吉島家のうだつ / 日下部家の川沿いの景観 / 宮川朝市
 日下部家の江名子川沿いの白壁と柳のきれいな外観を見つつ、宮川沿いの朝市を見物。赤蕪を買いました。
 鍛冶橋まで歩いていよいよ三町伝建地区へ。さすがにこの時期の高山は、たとえ雨でもすごい人出。造り酒屋や味噌屋、喫茶店、民芸館などがひしめいている。その中に駐車場をうまく隠した民家を発見。小さなサインを見ると設計事務所らしい。なるほど。その横には岩佐医院。産婦人科だが全く町並みに溶け込んでいる。こうした建物がいいですね。そういえば鍛冶橋の麓には白壁造りの公衆トイレもありました。

岩佐医院 / 車庫の修景 / 公衆トイレ

杉玉 / 屋根神様 / 松本家住宅
 中橋まで歩いて東(左)へ少し進むと市政記念館。もとの高山町役場・市役所です。昭和43年まで使用されていたということで、けっこう最近の懐かしい道具なども展示してあります。なによりこんな狭いところで執務をしていたことにびっくり。続いて、中橋から城山公園の紅葉を眺めつつ、高山陣屋へ。

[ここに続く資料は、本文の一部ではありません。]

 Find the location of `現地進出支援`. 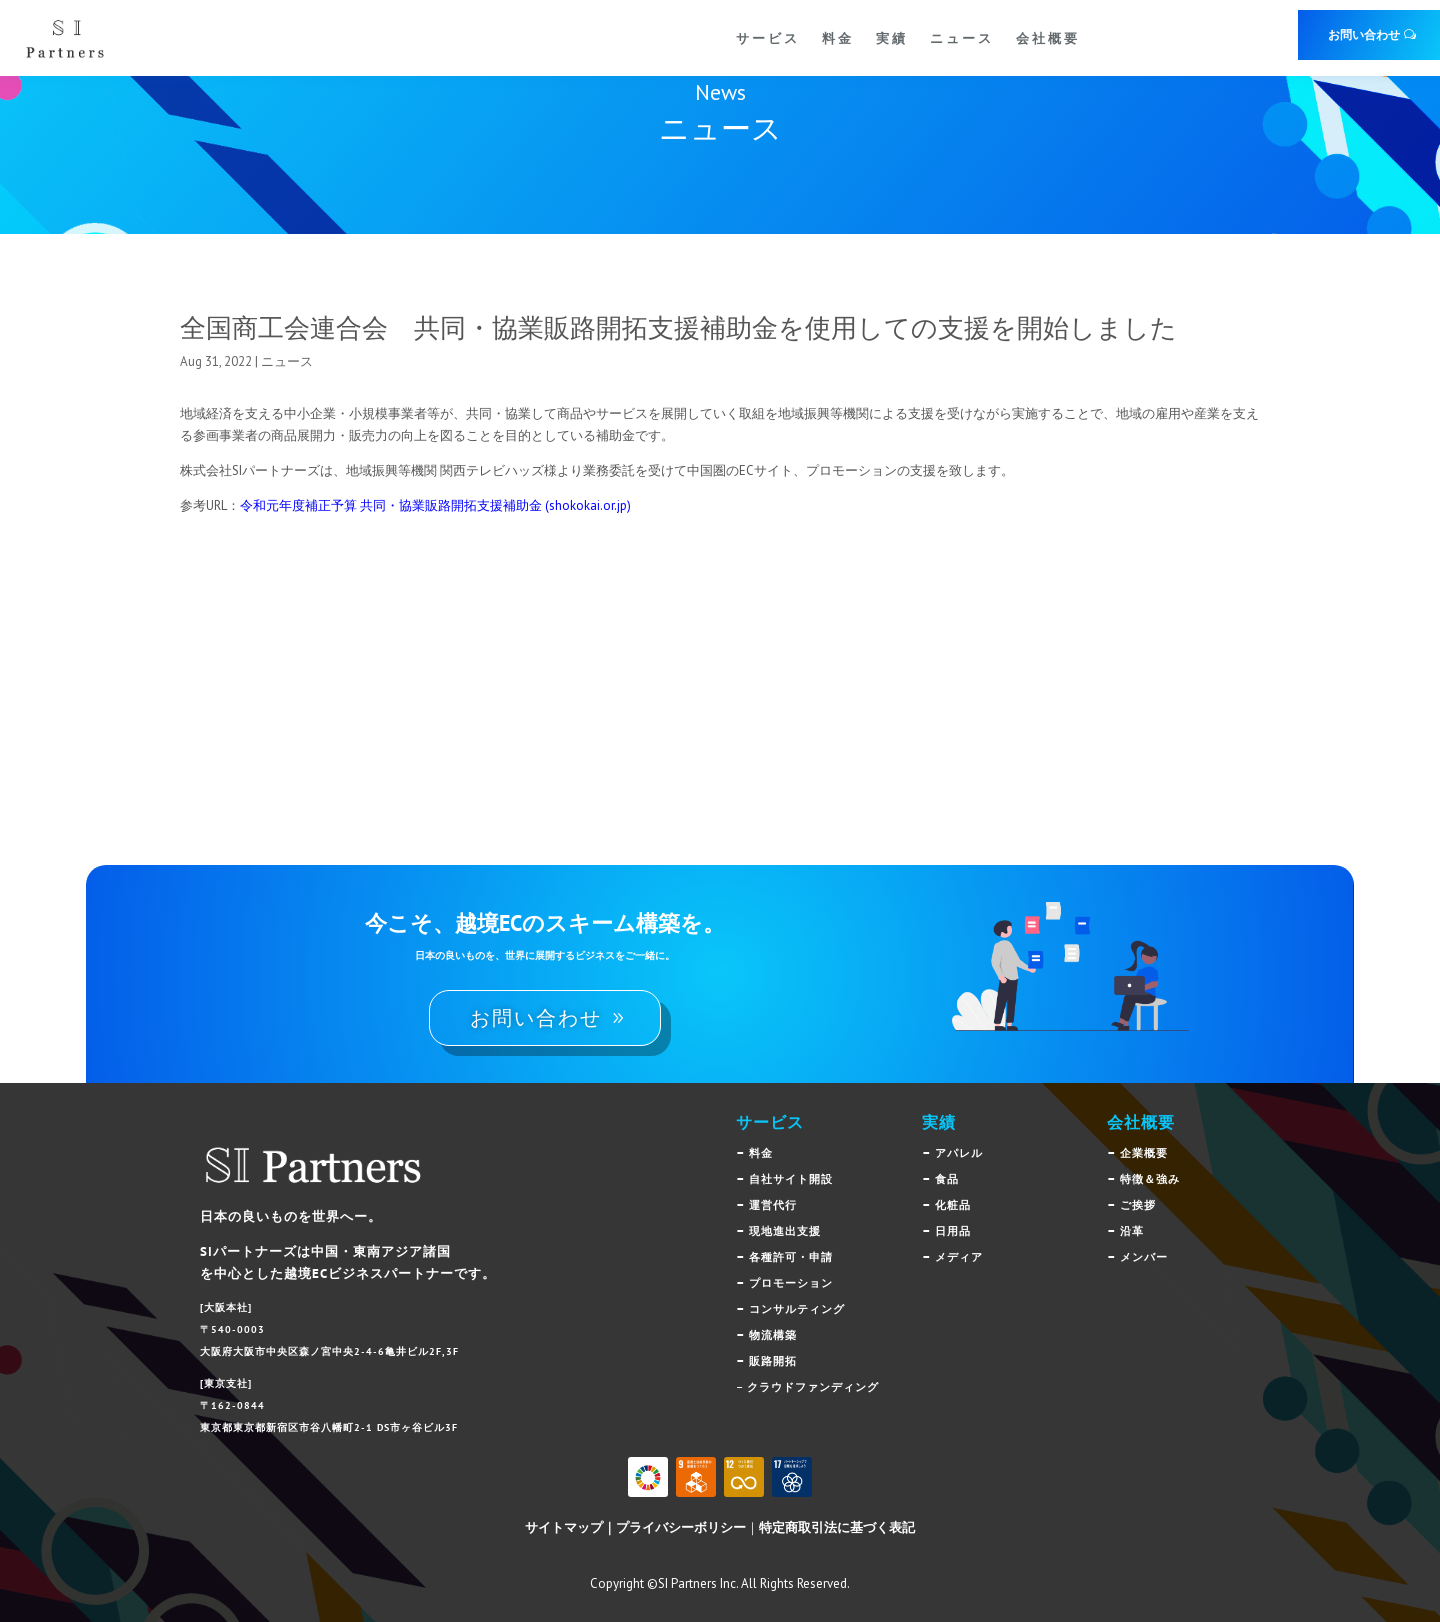 現地進出支援 is located at coordinates (785, 1231).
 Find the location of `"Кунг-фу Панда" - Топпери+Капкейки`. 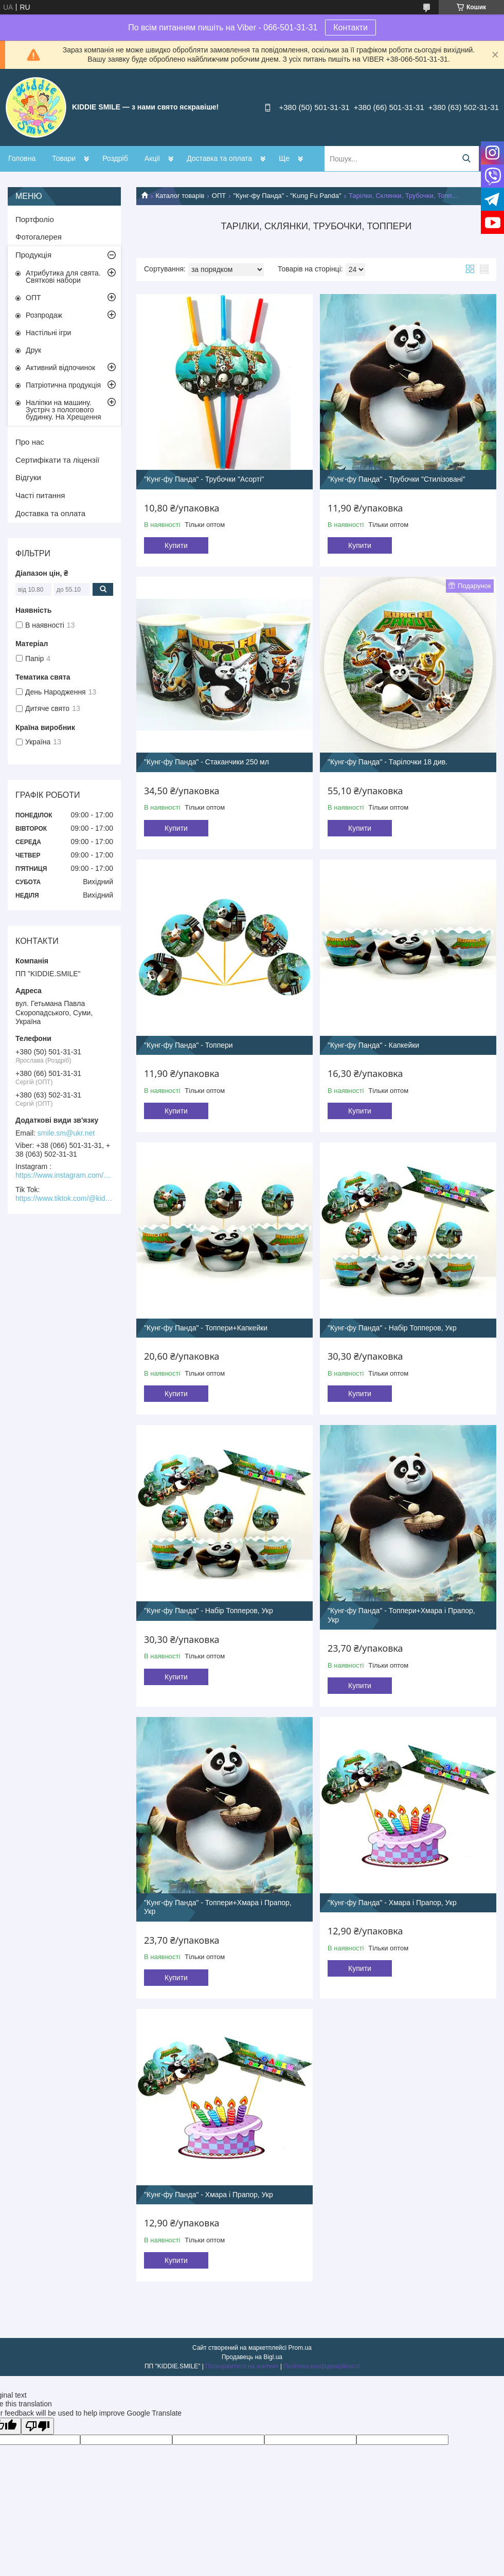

かつての郡代所で、今でも残っているのは全国でもここだけだそうです。それも相当な規模で。明治後は(飛騨)県庁や郡役所、最後は県事務所に使われたそうで、「私が現役の頃、この建物で事務を執っていました」と案内のおじさんが懐かしそうに説明してくれました。
高山陣屋
市政記念館
国分寺の大イチョウと三重塔
 昼食後は宮川に沿って南進し、松本家住宅まで歩きましたが、残念ながら平日は閉館で外観だけ見てきました。その他にも雰囲気のある民家がいくつもあり、楽しく町を歩くことができます。駅へ向かう国分寺通りは高山一番の商店街のようですが、他の市の中心市街地ほどには衰退もせず、活気があるように見受けられました。やはり観光が支えている部分は大きいかな。最後に国分寺の立派なイチョウと三重塔を眺めて帰路につきました。